As the drillstring is removed from the well, successive sections of the retrieved drillstring are disconnected from the remaining drillstring (and the top-drive assembly) and stored for use when the drillstring is tripped back into the wellbore. Following the removal of each joint (or series of joints) from the drillstring, a new connection must be established between the top-drive and the remaining drillstring. However, breaking and re-making these threaded connections, two for every section of drillstring removed, is very time consuming and may slow down the process of tripping out the drillstring.
Previous attempts have been made at speeding up the process of tripping-out. GB2156402A discloses methods for controlling the rate of withdrawal and the drilling mud pressure to maximize the speed of tripping-out the drillstring. However, the amount of time spent connecting and disconnecting each section of the drillstring to and from the top-drive is not addressed.
Another mechanism by which the tripping out process may be sped up is to remove several joints at a time (e.g., remove several joints together as a “stand”), as discussed in GB2156402A. By removing several joints at once in a stand (and not breaking connections between the individual joints in each stand), the total number of threaded connections that are required to be broken may be reduced by 50-67%. However, the number of joints in each stand is limited by the height of the derrick and the pipe rack of the drilling rig, and the method using stands still does not address the time spent breaking the threaded connections that must still be broken.
GB2435059A discloses a device which comprises an extending piston-rod with a bung, which may be selectively engaged within the top of the drillstring to provide a fluid tight seal between the drillstring and top-drive.

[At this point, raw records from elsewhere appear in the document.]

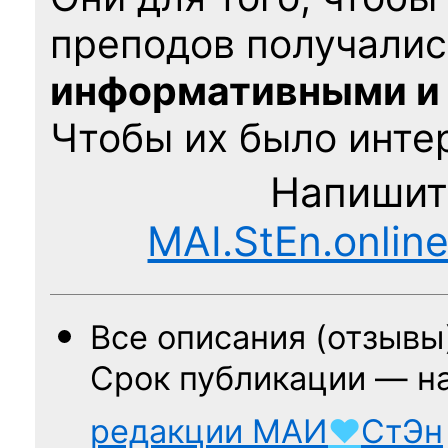
преподов получалис
информативными и
Чтобы их было интер
Напишит
MAI.StEn.onlin
Все описания (отзывы
Срок публикации — н
редакции
МАИ
♥
СтЭн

This arrangement obviates the need for threading and unthreading the drillstring to the top-drive. However, a problem with the device disclosed therein is that the extension of the piston-rod is dependent upon the pressure and flow of the drilling mud through the top-drive. Whilst this may be advantageous in certain applications, a greater degree of control over the piston-rod extension independent of the drilling mud pressure is desirable.
Similarly, there may be applications where it is desirable to displace fluid from the borehole, particularly, for example, when lowering the drillstring (or a casing-string) in deepwater drilling applications. In such deepwater applications, the seabed accommodates equipment to support the construction of the well and the casing used to line the wellbore may be hung and placed from the seabed. In such a configuration, a drillstring (from the surface vessel) may be used as the mechanism to convey and land the casing string into position. As the drillstring is lowered, successive sections of drillstring would need to be added to lower the drillstring (and attached casing string) further. However, as the bore of the typical drillstring is much smaller than the bore of a typical string of casing, fluid displaced by the casing string will flow up and exit through the smaller-bore drillstring, at increased pressure and flow rates. As such, designs such as those disclosed in GB2435059A would not allow reverse flow of drilling mud (or seawater) as would be required in such a casing installation operation.
Embodiments of the present disclosure seek to address these and other issues of the prior art.